▶ [WHAT IS BEING ASKED] Reproduce every line of the data, exactly and without its pictures.

(Data excerpts)
-------------------------

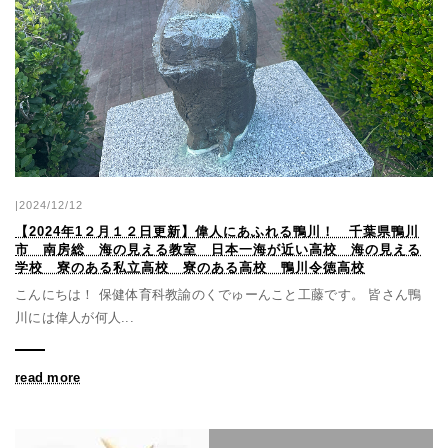
|2024/12/12
【2024年1２月１２日更新】偉人にあふれる鴨川！ 千葉県鴨川
市 南房総 海の見える教室 日本一海が近い高校 海の見える
学校 寮のある私立高校 寮のある高校 鴨川令徳高校
こんにちは！ 保健体育科教諭のくでゅーんこと工藤です。 皆さん鴨
川には偉人が何人...
read more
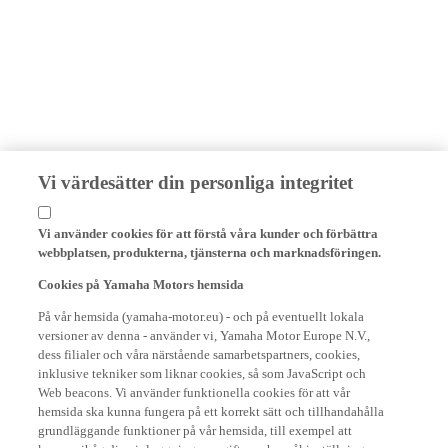
Vi värdesätter din personliga integritet
Vi använder cookies för att förstå våra kunder och förbättra
webbplatsen, produkterna, tjänsterna och marknadsföringen.
Cookies på Yamaha Motors hemsida
På vår hemsida (yamaha-motor.eu) - och på eventuellt lokala
versioner av denna - använder vi, Yamaha Motor Europe N.V.,
dess filialer och våra närstående samarbetspartners, cookies,
inklusive tekniker som liknar cookies, så som JavaScript och
Web beacons. Vi använder funktionella cookies för att vår
hemsida ska kunna fungera på ett korrekt sätt och tillhandahålla
grundläggande funktioner på vår hemsida, till exempel att
komma ihåg dina inloggningsuppgifter och språkinställningar.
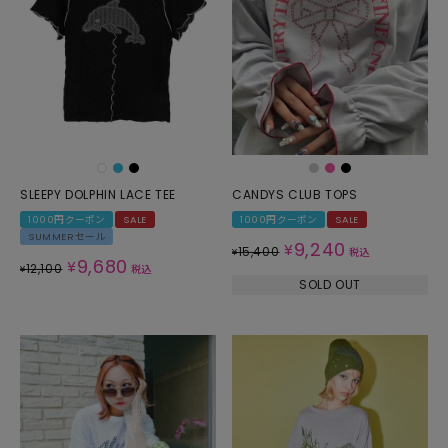
SLEEPY DOLPHIN LACE TEE
CANDYS CLUB TOPS
1000円クーポン
SALE
1000円クーポン
SALE
SUMMERセール
9,240
¥
15,400
¥
税込
9,680
¥
12,100
¥
税込
SOLD OUT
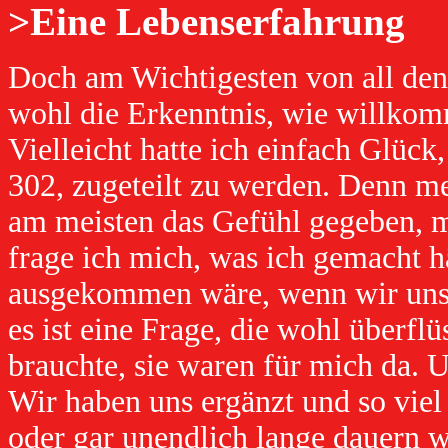
>Eine Lebenserfahrung
Doch am Wichtigesten von all den
wohl die Erkenntnis, wie willkom
Vielleicht hatte ich einfach Glüc
302, zugeteilt zu werden. Denn 
am meisten das Gefühl gegeben, m
frage ich mich, was ich gemacht h
ausgekommen wäre, wenn wir uns e
es ist eine Frage, die wohl überfl
brauchte, sie waren für mich da. 
Wir haben uns ergänzt und so viel 
oder gar unendlich lange dauern w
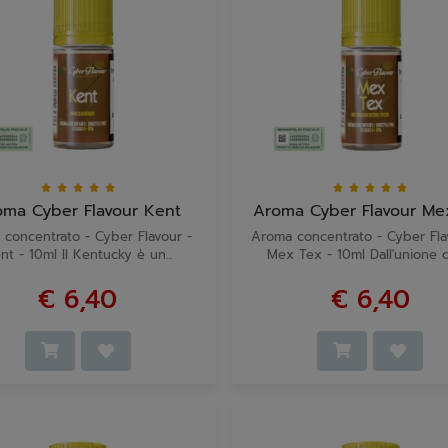
oma Cyber Flavour Kent
Aroma Cyber Flavour Me
concentrato - Cyber Flavour -
Aroma concentrato - Cyber Fl
nt - 10ml Il Kentucky è un...
Mex Tex - 10ml Dall'unione di
€ 6,40
€ 6,40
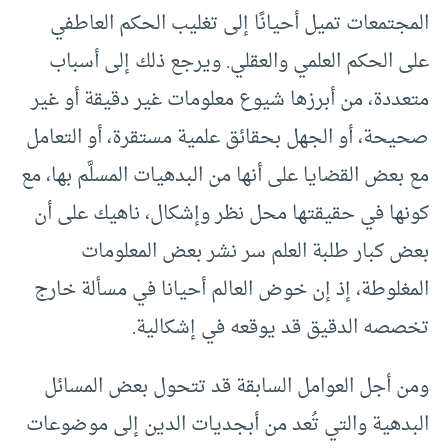
المجتمعات تميل أحيانًا إلى تغليب الحكم العاطفي
على الحكم العلمي والعقلي. ويرجع ذلك إلى أسباب
متعددة، من أبرزها شيوع معلومات غير دقيقة أو غير
صحيحة، أو الجهل بحقائق علمية مستقرة، أو التعامل
مع بعض القضايا على أنها من البدهيات المسلَّم بها، مع
كونها في حقيقتها محل نظر وإشكال، ناهيك على أن
بعض كبار طلبة العلم سر نشر بعض المعلومات
المغلوطة، إذ إن خوض العالم أحيانا في مسألة خارج
تخصصه الدقيق قد يوقعه في إشكالية.
ومن أجل العوامل السابقة قد تتحول بعض المسائل
البدهية والتي تُعد من أبجديات الدين إلى موضوعات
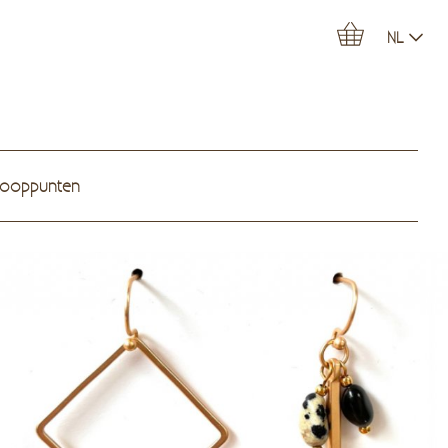
NL
kooppunten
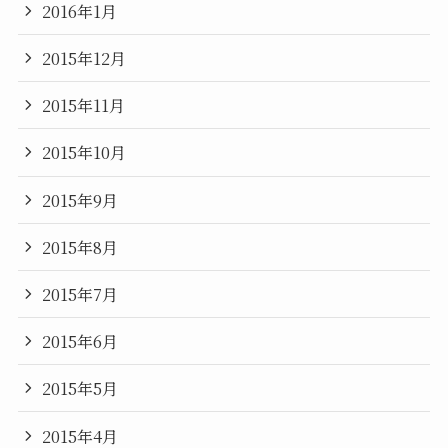
2016年1月
2015年12月
2015年11月
2015年10月
2015年9月
2015年8月
2015年7月
2015年6月
2015年5月
2015年4月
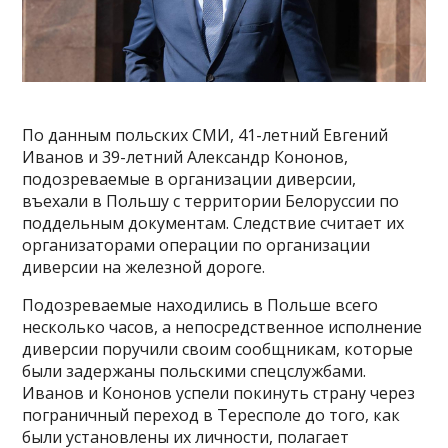
По данным польских СМИ, 41-летний Евгений
Иванов и 39-летний Александр Кононов,
подозреваемые в организации диверсии,
въехали в Польшу с территории Белоруссии по
поддельным документам. Следствие считает их
организаторами операции по организации
диверсии на железной дороге.
Подозреваемые находились в Польше всего
несколько часов, а непосредственное исполнение
диверсии поручили своим сообщникам, которые
были задержаны польскими спецслужбами.
Иванов и Кононов успели покинуть страну через
пограничный переход в Тересполе до того, как
были установлены их личности, полагает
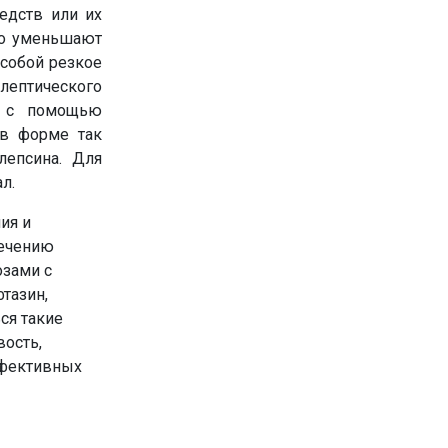
едств или их
но уменьшают
собой резкое
лептического
я с помощью
 в форме так
лепсина. Для
л.
ия и
лечению
озами с
тазин,
ся такие
вость,
ффективных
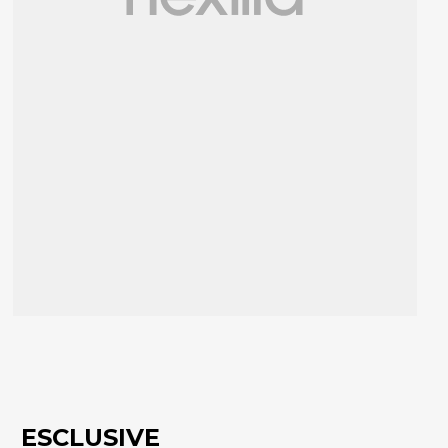
ESCLUSIVE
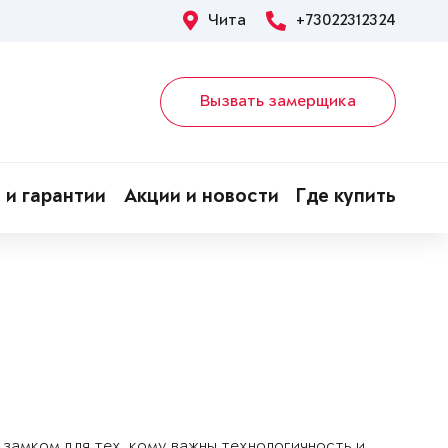
Чита
+73022312324
Вызвать замерщика
 и гарантии
Акции и новости
Где купить
замком для тех, кому важны технологичность и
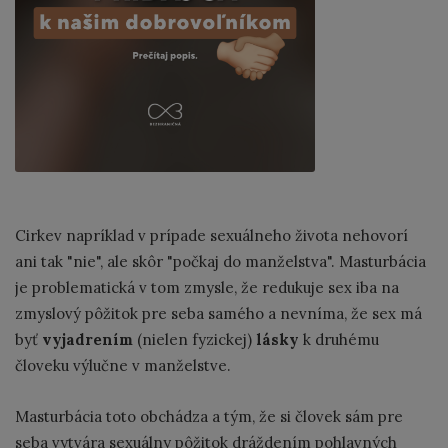
Cirkev napríklad v prípade sexuálneho života nehovorí
ani tak "nie", ale skôr "počkaj do manželstva". Masturbácia
je problematická v tom zmysle, že redukuje sex iba na
zmyslový pôžitok pre seba samého a nevníma, že sex má
byť
vyjadrením
(nielen fyzickej)
lásky
k druhému
človeku výlučne v manželstve.
Masturbácia toto obchádza a tým, že si človek sám pre
seba vytvára sexuálny pôžitok dráždením pohlavných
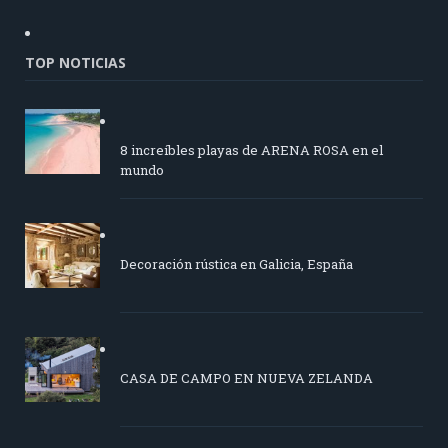
TOP NOTICIAS
8 increíbles playas de ARENA ROSA en el
mundo
Decoración rústica en Galicia, España
CASA DE CAMPO EN NUEVA ZELANDA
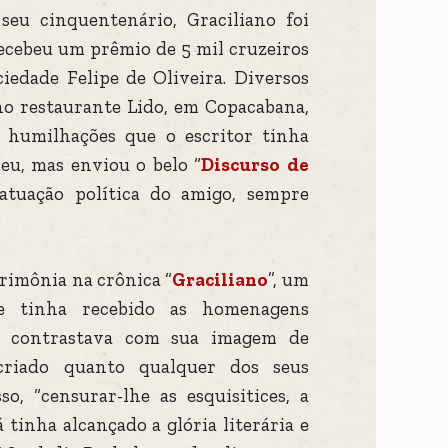
eu cinquentenário, Graciliano foi
ecebeu um prêmio de 5 mil cruzeiros
ciedade Felipe de Oliveira. Diversos
 no restaurante Lido, em Copacabana,
 humilhações que o escritor tinha
eu, mas enviou o belo “
Discurso de
atuação política do amigo, sempre
rimônia na crônica “
Graciliano
”, um
e tinha recebido as homenagens
ue contrastava com sua imagem de
lcriado quanto qualquer dos seus
o, “censurar-lhe as esquisitices, a
á tinha alcançado a glória literária e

-------------------------

▶ [OUTPUT OF THE TASK]
|2024/12/12
【2024年1２月１２日更新】偉人にあふれる鴨川！ 千葉県鴨川
市 南房総 海の見える教室 日本一海が近い高校 海の見える
学校 寮のある私立高校 寮のある高校 鴨川令徳高校
こんにちは！ 保健体育科教諭のくでゅーんこと工藤です。 皆さん鴨
川には偉人が何人...
read more
Vi värdesätter din personliga integritet
Vi använder cookies för att förstå våra kunder och förbättra
webbplatsen, produkterna, tjänsterna och marknadsföringen.
Cookies på Yamaha Motors hemsida
På vår hemsida (yamaha-motor.eu) - och på eventuellt lokala
versioner av denna - använder vi, Yamaha Motor Europe N.V.,
dess filialer och våra närstående samarbetspartners, cookies,
inklusive tekniker som liknar cookies, så som JavaScript och
Web beacons. Vi använder funktionella cookies för att vår
hemsida ska kunna fungera på ett korrekt sätt och tillhandahålla
grundläggande funktioner på vår hemsida, till exempel att
komma ihåg dina inloggningsuppgifter och språkinställningar.
SLEEPY DOLPHIN LACE TEE
CANDYS CLUB TOPS
1000円クーポン
SALE
1000円クーポン
SALE
SUMMERセール
9,240
¥
15,400
¥
税込
9,680
¥
12,100
¥
税込
SOLD OUT
>Eine Lebenserfahrung
Doch am Wichtigesten von all den
wohl die Erkenntnis, wie willkom
Vielleicht hatte ich einfach Glüc
302, zugeteilt zu werden. Denn 
am meisten das Gefühl gegeben, m
frage ich mich, was ich gemacht h
ausgekommen wäre, wenn wir uns e
es ist eine Frage, die wohl überfl
brauchte, sie waren für mich da. 
Wir haben uns ergänzt und so viel 
oder gar unendlich lange dauern w
oma Cyber Flavour Kent
Aroma Cyber Flavour Me
concentrato - Cyber Flavour -
Aroma concentrato - Cyber Fl
nt - 10ml Il Kentucky è un...
Mex Tex - 10ml Dall'unione di
€ 6,40
€ 6,40
المجتمعات تميل أحيانًا إلى تغليب الحكم العاطفي
على الحكم العلمي والعقلي. ويرجع ذلك إلى أسباب
متعددة، من أبرزها شيوع معلومات غير دقيقة أو غير
صحيحة، أو الجهل بحقائق علمية مستقرة، أو التعامل
مع بعض القضايا على أنها من البدهيات المسلَّم بها، مع
كونها في حقيقتها محل نظر وإشكال، ناهيك على أن
بعض كبار طلبة العلم سر نشر بعض المعلومات
المغلوطة، إذ إن خوض العالم أحيانا في مسألة خارج
تخصصه الدقيق قد يوقعه في إشكالية.
ومن أجل العوامل السابقة قد تتحول بعض المسائل
البدهية والتي تُعد من أبجديات الدين إلى موضوعات
NL
kooppunten
2016年1月
2015年12月
2015年11月
2015年10月
2015年9月
2015年8月
2015年7月
2015年6月
2015年5月
2015年4月
По данным польских СМИ, 41-летний Евгений
Иванов и 39-летний Александр Кононов,
подозреваемые в организации диверсии,
въехали в Польшу с территории Белоруссии по
поддельным документам. Следствие считает их
организаторами операции по организации
диверсии на железной дороге.
Подозреваемые находились в Польше всего
несколько часов, а непосредственное исполнение
диверсии поручили своим сообщникам, которые
были задержаны польскими спецслужбами.
Иванов и Кононов успели покинуть страну через
пограничный переход в Тересполе до того, как
были установлены их личности, полагает
едств или их
но уменьшают
собой резкое
лептического
я с помощью
 в форме так
лепсина. Для
л.
ия и
лечению
озами с
тазин,
ся такие
вость,
ффективных
ESCLUSIVE
Чита
+73022312324
Вызвать замерщика
 и гарантии
Акции и новости
Где купить
замком для тех, кому важны технологичность и
Cirkev napríklad v prípade sexuálneho života nehovorí
ani tak "nie", ale skôr "počkaj do manželstva". Masturbácia
je problematická v tom zmysle, že redukuje sex iba na
zmyslový pôžitok pre seba samého a nevníma, že sex má
byť
vyjadrením
(nielen fyzickej)
lásky
k druhému
človeku výlučne v manželstve.
Masturbácia toto obchádza a tým, že si človek sám pre
seba vytvára sexuálny pôžitok dráždením pohlavných
TOP NOTICIAS
8 increíbles playas de ARENA ROSA en el
mundo
Decoración rústica en Galicia, España
CASA DE CAMPO EN NUEVA ZELANDA
eu cinquentenário, Graciliano foi
ecebeu um prêmio de 5 mil cruzeiros
ciedade Felipe de Oliveira. Diversos
 no restaurante Lido, em Copacabana,
 humilhações que o escritor tinha
eu, mas enviou o belo “
Discurso de
atuação política do amigo, sempre
rimônia na crônica “
Graciliano
”, um
e tinha recebido as homenagens
ue contrastava com sua imagem de
lcriado quanto qualquer dos seus
o, “censurar-lhe as esquisitices, a
á tinha alcançado a glória literária e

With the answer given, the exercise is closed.